O caso da menina submetida ao tratamento de redesignação sexual contra a vontade dos pais ocorreu em British Columbia, onde se fala inglês. E, pasmem, sambaram na cabeça dos nossos amigos defensores do gênero neutro. Sabem o que o pessoal queria? Justamente o oposto, dividir tudo em dois gêneros. Sinceramente, a igreja precisa decidir o que quer. Ou talvez eu é que não tenha entendido e a decisão já esteja tomada. Querem é ser do contra.

O pai havia sido proibido de se referir à própria filha como filha, pelo nome, como menina, com pronomes femininos ou tentar dissuadi-la do tratamento médico experimental. Ele deu uma entrevista dizendo que “Isso não vai mudar o DNA dela, ela não vai se tornar um menino, pode causar doenças no coração e outros riscos desse tipo, causar diferentes tipos de câncer. E como vão bloquear sua puberdade, a densidade dos seus ossos vai ficar estagnada”. Até aí, tudo bem. Mas, quando reclamou que estava “vendo uma menina perfeitamente saudável ser destruída”, foi preso.

Houve, na história recente, um período em que um governo específico criou idioma próprio, fez experimentos em crianças e se vingou dos pais que protestaram. No momento, não lembro direito qual foi. Vaga lembrança que não deu tão certo assim. É assustador que estejamos entrando de cabeça nesse pesadelo, em países civilizados, em nome da crendice de elite.

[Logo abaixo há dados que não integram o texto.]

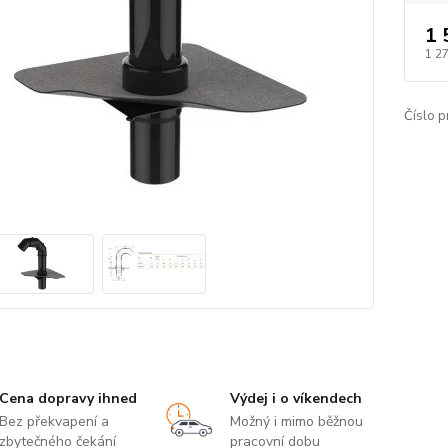
1 
1 2
Číslo p
Cena dopravy ihned
Výdej i o víkendech
Bez překvapení a
Možný i mimo běžnou
zbytečného čekání
pracovní dobu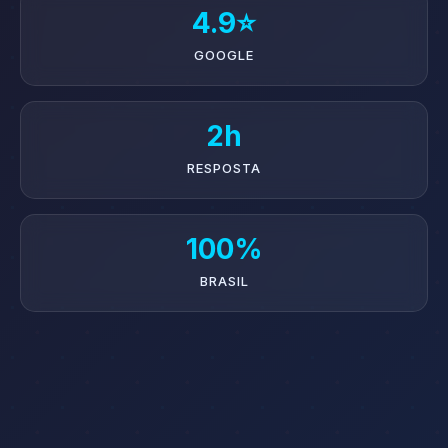
4.9⭐
GOOGLE
2h
RESPOSTA
100%
BRASIL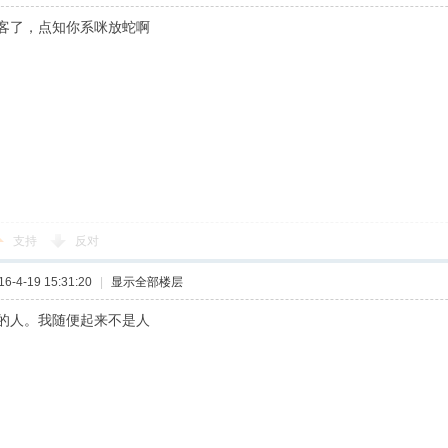
客了，点知你系咪放蛇啊
支持
反对
-4-19 15:31:20
|
显示全部楼层
的人。我随便起来不是人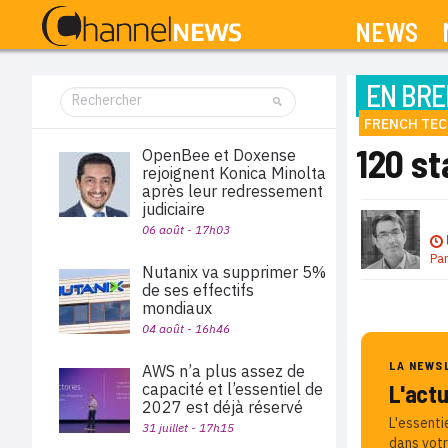
NEWS
EN BRE
FRENCH TE
120 st
OpenBee et Doxense
rejoignent Konica Minolta
après leur redressement
judiciaire
06 août - 17h03
Pa
Nutanix va supprimer 5%
de ses effectifs
mondiaux
04 août - 16h46
LA NEWS
AWS n’a plus assez de
capacité et l’essentiel de
L'act
2027 est déjà réservé
L'essenti
31 juillet - 17h15
dans votr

Calar diante de radicalização e tentativas de silenciamento é o que traz nações inteiras a esse nível de distopia. O mal só prospera diante do silêncio dos bons. Rotular as pessoas como transfóbicas é uma arma eficiente da igreja identitária para continuar impondo suas práticas experimentais como se fossem ciência. Ocorre que não são e estão trazendo sofrimento a pessoas reais. Meu coração, minhas orações e minha admiração estão com esse pai preso. Que não tenha sido em vão.